● **TASK DIRECTIONS**:
When you copy the listing, reproduce each line as it appears and omit every image.

=== Begin Enclosure ===

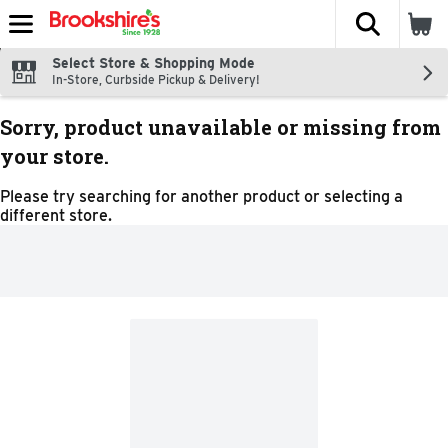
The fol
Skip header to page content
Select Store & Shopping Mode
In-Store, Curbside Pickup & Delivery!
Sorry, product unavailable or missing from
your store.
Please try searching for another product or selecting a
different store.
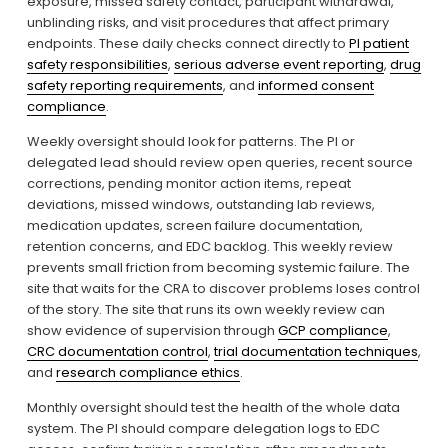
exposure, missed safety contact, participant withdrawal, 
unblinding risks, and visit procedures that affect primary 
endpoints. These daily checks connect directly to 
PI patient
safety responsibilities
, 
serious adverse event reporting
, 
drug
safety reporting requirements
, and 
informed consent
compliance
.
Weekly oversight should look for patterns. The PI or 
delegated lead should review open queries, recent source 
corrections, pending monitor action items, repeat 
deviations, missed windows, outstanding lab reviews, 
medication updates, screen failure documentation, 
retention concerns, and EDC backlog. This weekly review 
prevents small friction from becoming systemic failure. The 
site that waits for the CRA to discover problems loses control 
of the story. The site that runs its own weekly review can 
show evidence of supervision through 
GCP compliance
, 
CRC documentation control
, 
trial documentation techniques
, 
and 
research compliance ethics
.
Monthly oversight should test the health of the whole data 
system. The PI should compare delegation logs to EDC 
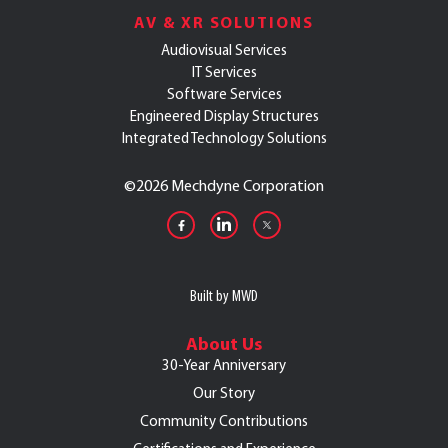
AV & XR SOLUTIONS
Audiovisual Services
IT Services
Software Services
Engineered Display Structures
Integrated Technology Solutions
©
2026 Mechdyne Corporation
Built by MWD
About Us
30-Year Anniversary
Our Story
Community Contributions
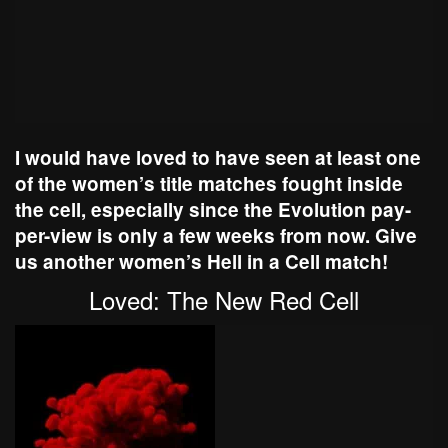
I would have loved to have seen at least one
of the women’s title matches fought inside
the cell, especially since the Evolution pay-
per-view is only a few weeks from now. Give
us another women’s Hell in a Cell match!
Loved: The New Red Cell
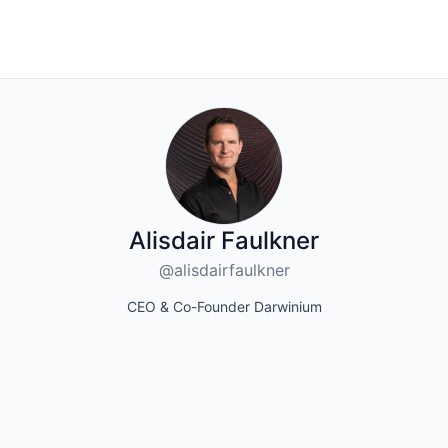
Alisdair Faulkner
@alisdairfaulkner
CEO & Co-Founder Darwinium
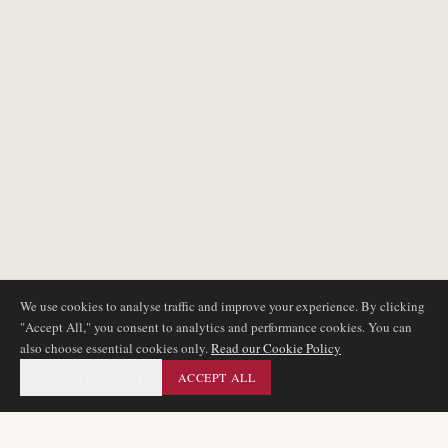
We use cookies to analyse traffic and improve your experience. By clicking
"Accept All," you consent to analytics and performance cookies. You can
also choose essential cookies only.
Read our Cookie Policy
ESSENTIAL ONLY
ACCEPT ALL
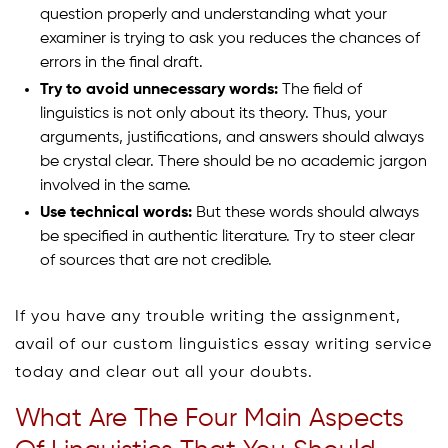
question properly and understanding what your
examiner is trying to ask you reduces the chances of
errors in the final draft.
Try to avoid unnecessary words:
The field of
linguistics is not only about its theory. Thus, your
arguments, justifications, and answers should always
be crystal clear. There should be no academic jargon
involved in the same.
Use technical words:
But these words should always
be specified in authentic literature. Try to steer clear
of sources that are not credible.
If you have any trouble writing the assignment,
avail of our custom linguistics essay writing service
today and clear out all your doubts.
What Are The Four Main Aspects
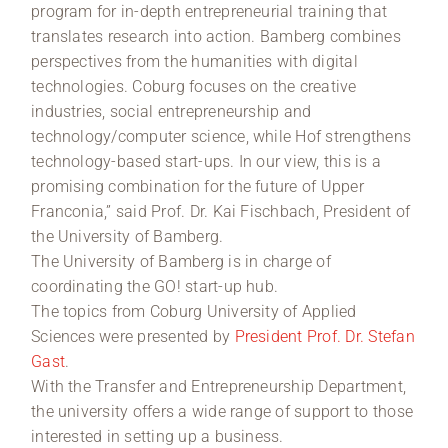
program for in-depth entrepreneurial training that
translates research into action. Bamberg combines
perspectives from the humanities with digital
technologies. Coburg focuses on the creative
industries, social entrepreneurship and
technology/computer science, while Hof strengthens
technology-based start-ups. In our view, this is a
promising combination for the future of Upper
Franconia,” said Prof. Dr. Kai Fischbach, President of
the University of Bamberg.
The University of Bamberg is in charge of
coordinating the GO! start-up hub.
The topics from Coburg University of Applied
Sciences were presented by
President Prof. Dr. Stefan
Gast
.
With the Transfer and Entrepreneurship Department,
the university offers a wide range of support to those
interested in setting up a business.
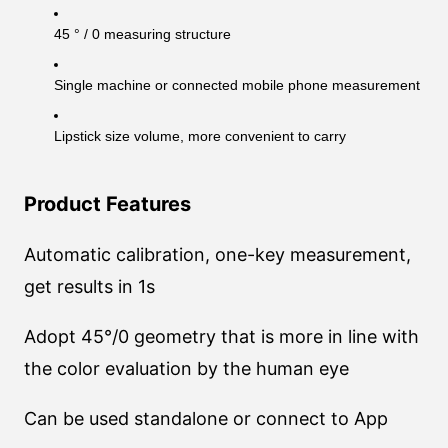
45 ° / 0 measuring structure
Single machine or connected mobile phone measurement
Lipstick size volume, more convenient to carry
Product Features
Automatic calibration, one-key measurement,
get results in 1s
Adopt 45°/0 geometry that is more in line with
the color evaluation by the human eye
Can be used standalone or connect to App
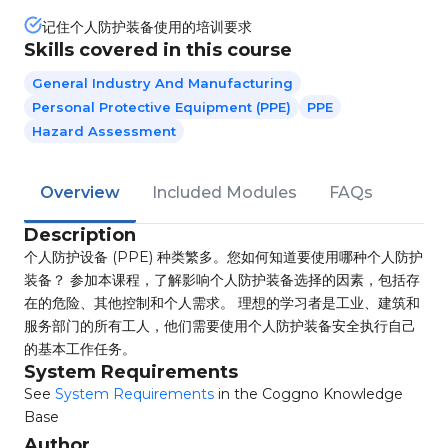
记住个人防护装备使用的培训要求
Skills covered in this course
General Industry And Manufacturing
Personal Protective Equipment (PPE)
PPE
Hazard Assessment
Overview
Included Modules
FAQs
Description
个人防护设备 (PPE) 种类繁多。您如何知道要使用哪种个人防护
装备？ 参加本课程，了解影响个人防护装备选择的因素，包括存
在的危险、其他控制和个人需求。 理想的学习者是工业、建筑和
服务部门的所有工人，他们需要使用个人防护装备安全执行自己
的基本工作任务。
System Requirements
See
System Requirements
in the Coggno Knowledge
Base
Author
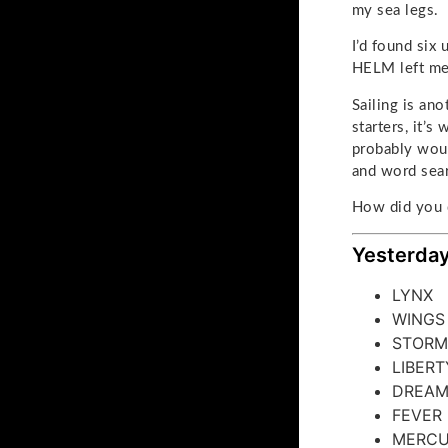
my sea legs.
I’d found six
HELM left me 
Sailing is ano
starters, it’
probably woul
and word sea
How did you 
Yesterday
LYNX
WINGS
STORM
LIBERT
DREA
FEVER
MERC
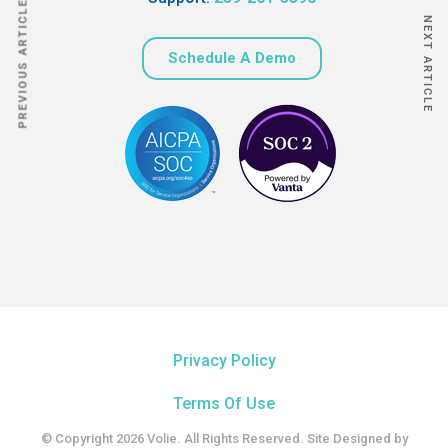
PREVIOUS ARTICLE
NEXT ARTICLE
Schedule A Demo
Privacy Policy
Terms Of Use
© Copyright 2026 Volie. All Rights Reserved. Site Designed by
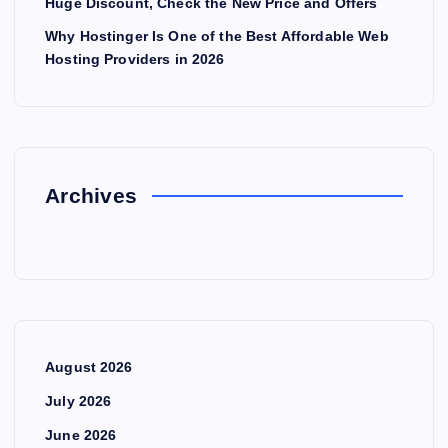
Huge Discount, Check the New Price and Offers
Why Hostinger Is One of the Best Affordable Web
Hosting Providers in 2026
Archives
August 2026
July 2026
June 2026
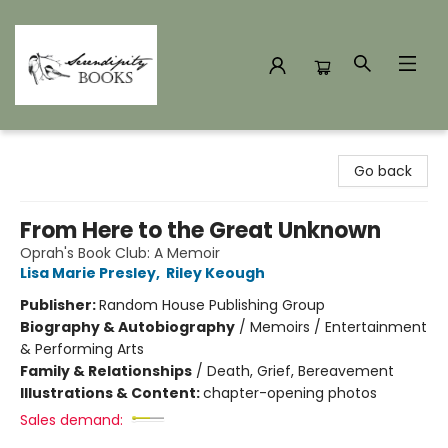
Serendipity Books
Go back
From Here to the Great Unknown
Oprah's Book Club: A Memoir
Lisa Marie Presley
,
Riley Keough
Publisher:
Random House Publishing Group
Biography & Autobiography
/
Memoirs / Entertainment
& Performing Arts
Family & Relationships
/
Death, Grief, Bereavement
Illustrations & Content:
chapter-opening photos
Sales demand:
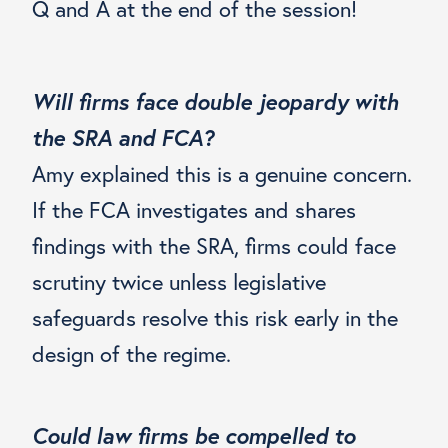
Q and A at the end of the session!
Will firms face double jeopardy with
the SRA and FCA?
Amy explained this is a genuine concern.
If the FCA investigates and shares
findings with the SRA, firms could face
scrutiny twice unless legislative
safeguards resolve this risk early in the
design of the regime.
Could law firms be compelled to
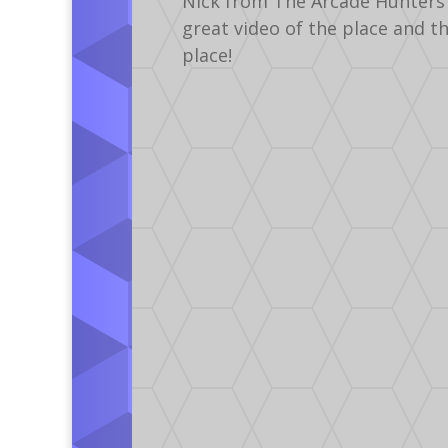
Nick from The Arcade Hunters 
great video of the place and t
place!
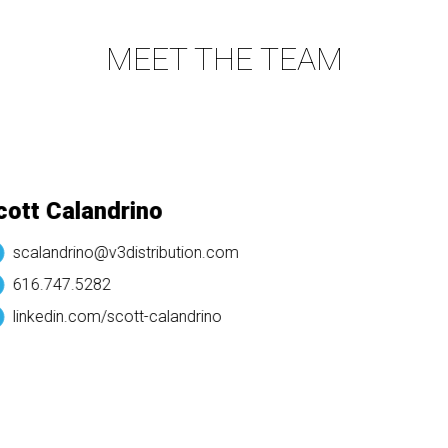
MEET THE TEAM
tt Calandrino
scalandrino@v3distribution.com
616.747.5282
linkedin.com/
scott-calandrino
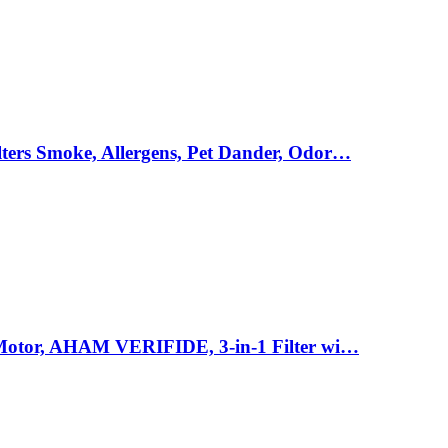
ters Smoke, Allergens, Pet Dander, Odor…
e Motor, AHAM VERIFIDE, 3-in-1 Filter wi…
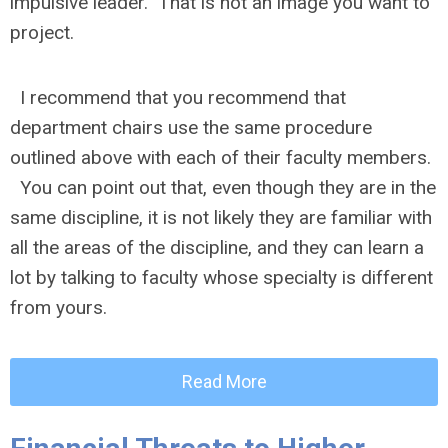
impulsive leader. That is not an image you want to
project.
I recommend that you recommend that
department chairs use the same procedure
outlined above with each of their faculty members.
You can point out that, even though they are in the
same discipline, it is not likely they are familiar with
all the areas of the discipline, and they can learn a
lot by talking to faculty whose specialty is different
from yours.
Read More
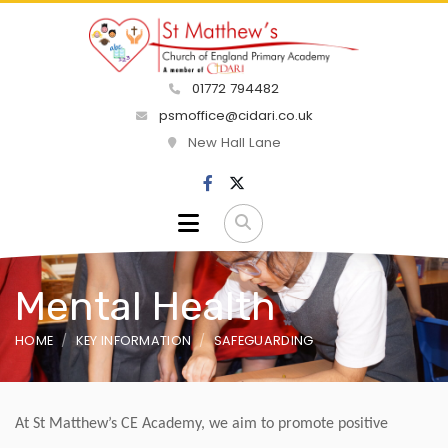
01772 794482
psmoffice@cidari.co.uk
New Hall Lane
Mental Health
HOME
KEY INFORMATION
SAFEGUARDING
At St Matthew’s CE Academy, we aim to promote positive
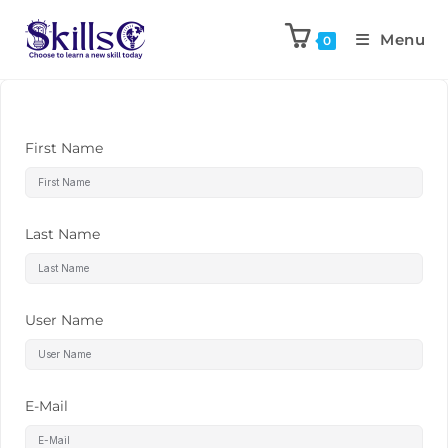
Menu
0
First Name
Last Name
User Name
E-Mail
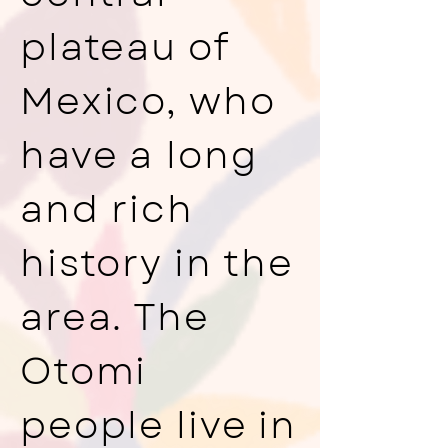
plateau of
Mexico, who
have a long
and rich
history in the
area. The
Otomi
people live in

=== End Enclosure ===

● **RESPONSE BELOW**:
The fol
Skip header to page content
Select Store & Shopping Mode
In-Store, Curbside Pickup & Delivery!
Sorry, product unavailable or missing from
your store.
Please try searching for another product or selecting a
different store.
exposure, missed safety contact, participant withdrawal, 
unblinding risks, and visit procedures that affect primary 
endpoints. These daily checks connect directly to 
PI patient
safety responsibilities
, 
serious adverse event reporting
, 
drug
safety reporting requirements
, and 
informed consent
compliance
.
Weekly oversight should look for patterns. The PI or 
delegated lead should review open queries, recent source 
corrections, pending monitor action items, repeat 
deviations, missed windows, outstanding lab reviews, 
medication updates, screen failure documentation, 
retention concerns, and EDC backlog. This weekly review 
prevents small friction from becoming systemic failure. The 
site that waits for the CRA to discover problems loses control 
of the story. The site that runs its own weekly review can 
show evidence of supervision through 
GCP compliance
, 
CRC documentation control
, 
trial documentation techniques
, 
and 
research compliance ethics
.
Monthly oversight should test the health of the whole data 
system. The PI should compare delegation logs to EDC 
AV & XR SOLUTIONS
Audiovisual Services
IT Services
Software Services
Engineered Display Structures
Integrated Technology Solutions
©
2026 Mechdyne Corporation
Built by MWD
About Us
30-Year Anniversary
Our Story
Community Contributions
I would have loved to have seen at least one
of the women’s title matches fought inside
the cell, especially since the Evolution pay-
per-view is only a few weeks from now. Give
us another women’s Hell in a Cell match!
Loved: The New Red Cell
Alisdair Faulkner
@alisdairfaulkner
CEO & Co-Founder Darwinium
We use cookies to analyse traffic and improve your experience. By clicking
"Accept All," you consent to analytics and performance cookies. You can
also choose essential cookies only.
Read our Cookie Policy
ESSENTIAL ONLY
ACCEPT ALL
question properly and understanding what your
examiner is trying to ask you reduces the chances of
errors in the final draft.
Try to avoid unnecessary words:
The field of
linguistics is not only about its theory. Thus, your
arguments, justifications, and answers should always
be crystal clear. There should be no academic jargon
involved in the same.
Use technical words:
But these words should always
be specified in authentic literature. Try to steer clear
of sources that are not credible.
If you have any trouble writing the assignment,
avail of our custom linguistics essay writing service
today and clear out all your doubts.
What Are The Four Main Aspects
program for in-depth entrepreneurial training that
translates research into action. Bamberg combines
perspectives from the humanities with digital
technologies. Coburg focuses on the creative
industries, social entrepreneurship and
technology/computer science, while Hof strengthens
technology-based start-ups. In our view, this is a
promising combination for the future of Upper
Franconia,” said Prof. Dr. Kai Fischbach, President of
the University of Bamberg.
The University of Bamberg is in charge of
coordinating the GO! start-up hub.
The topics from Coburg University of Applied
Sciences were presented by
President Prof. Dr. Stefan
Gast
.
With the Transfer and Entrepreneurship Department,
the university offers a wide range of support to those
interested in setting up a business.
45 ° / 0 measuring structure
Single machine or connected mobile phone measurement
Lipstick size volume, more convenient to carry
Product Features
Automatic calibration, one-key measurement,
get results in 1s
Adopt 45°/0 geometry that is more in line with
the color evaluation by the human eye
Can be used standalone or connect to App
记住个人防护装备使用的培训要求
Skills covered in this course
General Industry And Manufacturing
Personal Protective Equipment (PPE)
PPE
Hazard Assessment
Overview
Included Modules
FAQs
Description
个人防护设备 (PPE) 种类繁多。您如何知道要使用哪种个人防护
装备？ 参加本课程，了解影响个人防护装备选择的因素，包括存
在的危险、其他控制和个人需求。 理想的学习者是工业、建筑和
服务部门的所有工人，他们需要使用个人防护装备安全执行自己
的基本工作任务。
System Requirements
See
System Requirements
in the Coggno Knowledge
Base
Author
my sea legs.
I’d found six
HELM left me 
Sailing is ano
starters, it’
probably woul
and word sea
How did you 
Yesterday
LYNX
WINGS
STORM
LIBERT
DREA
FEVER
MERC
PREVIOUS ARTICLE
NEXT ARTICLE
Schedule A Demo
Privacy Policy
Terms Of Use
© Copyright 2026 Volie. All Rights Reserved. Site Designed by
Huge Discount, Check the New Price and Offers
Why Hostinger Is One of the Best Affordable Web
Hosting Providers in 2026
Archives
August 2026
July 2026
June 2026
Serendipity Books
Go back
From Here to the Great Unknown
Oprah's Book Club: A Memoir
Lisa Marie Presley
,
Riley Keough
Publisher:
Random House Publishing Group
Biography & Autobiography
/
Memoirs / Entertainment
& Performing Arts
Family & Relationships
/
Death, Grief, Bereavement
Illustrations & Content:
chapter-opening photos
Sales demand:
Q and A at the end of the session!
Will firms face double jeopardy with
the SRA and FCA?
Amy explained this is a genuine concern.
If the FCA investigates and shares
findings with the SRA, firms could face
scrutiny twice unless legislative
safeguards resolve this risk early in the
design of the regime.
Could law firms be compelled to
Nick from The Arcade Hunters 
great video of the place and t
place!
MEET THE TEAM
tt Calandrino
scalandrino@v3distribution.com
616.747.5282
linkedin.com/
scott-calandrino
ters Smoke, Allergens, Pet Dander, Odor…
e Motor, AHAM VERIFIDE, 3-in-1 Filter wi…
impulsive leader. That is not an image you want to
project.
I recommend that you recommend that
department chairs use the same procedure
outlined above with each of their faculty members.
You can point out that, even though they are in the
same discipline, it is not likely they are familiar with
all the areas of the discipline, and they can learn a
lot by talking to faculty whose specialty is different
from yours.
Read More
01772 794482
psmoffice@cidari.co.uk
New Hall Lane
Mental Health
HOME
KEY INFORMATION
SAFEGUARDING
At St Matthew’s CE Academy, we aim to promote positive
Menu
0
First Name
Last Name
User Name
E-Mail
plateau of
Mexico, who
have a long
and rich
history in the
area. The
Otomi
people live in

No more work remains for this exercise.